Scientists Predict Wildfires with Advanced Artificial Intelligence
Scientists are using artificial intelligence to forecast wildfires more accurately, offering crucial insights into fire management and mitigation strategies for enhanced environmental protection and public safety.
Since 2021, the LightningCast AI model has emerged as a powerful tool for scientists forecasting wildland fire incidents, with implications for future crewed missions to Mars and broader climate change challenges.
Forecasting fire weather is inherently complex, with myriad challenges before and during wildfire events. A multitude of factors must be considered to estimate fire spread and potential impacts on communities. Heath Hockenberry, National Fire Weather Program Manager at NOAA’s National Weather Service, highlights forecasting challenges in complex terrain, fuels assessment, and risk communication.
Weather, particularly lightning, plays a pivotal role in wildfire development and behavior. Lightning strikes across the United States annually not only result in injuries and fatalities but also trigger wildfires, especially in dry conditions. Hazardous lightning, unaccompanied by rain, poses a significant threat, with a single strike capable of igniting a full-fledged fire, often with minimal warning.
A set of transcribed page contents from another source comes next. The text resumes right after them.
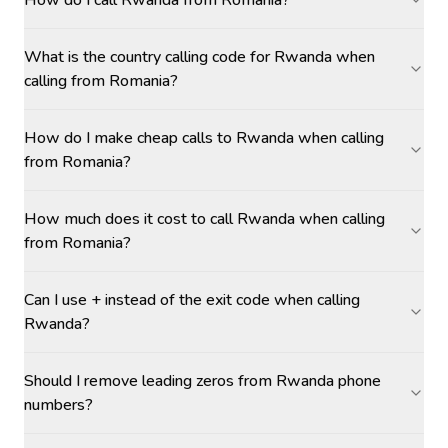
How do I call Rwanda from Romania?
What is the country calling code for Rwanda when
calling from Romania?
How do I make cheap calls to Rwanda when calling
from Romania?
How much does it cost to call Rwanda when calling
from Romania?
Can I use + instead of the exit code when calling
Rwanda?
Should I remove leading zeros from Rwanda phone
numbers?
To aid forecasters in predicting and mitigating wildfire risks exacerbated by human-driven climate change, artificial intelligence (AI) has been integrated into disaster forecasting. AI helps discern high-risk fire incidents from the multitude of wildfires annually, enhancing risk assessment and management.
AI has been leveraged across various sectors, including severe weather prediction, hurricane tracking, and aviation monitoring. The LightningCast AI model, developed by John Cintineo at the University of Wisconsin/CIMSS, utilizes NOAA’s GOES-R satellites to process vast amounts of environmental data, providing timely and accurate fire weather forecasts.
By analyzing satellite imagery and environmental data, AI automates tasks traditionally performed by humans, enabling more informed decision-making and resource allocation. LightningCast has proven instrumental in fire weather forecasting, aviation support, and severe weather monitoring.
AI’s role in disaster forecasting is poised to expand, with ongoing advancements supported by collaborations and legislative initiatives like the Bipartisan Infrastructure Law. NESDIS is testing AI algorithms, such as the Next Generation Fire System (NGFS), to enhance early fire detection, predict fire behavior, and monitor intensity and smoke production continuously.
AI continues to evolve and integrate with satellite and environmental data sources, and forecasters anticipate significant strides in detecting and mitigating wildfire risks, ultimately bolstering disaster preparedness and response efforts.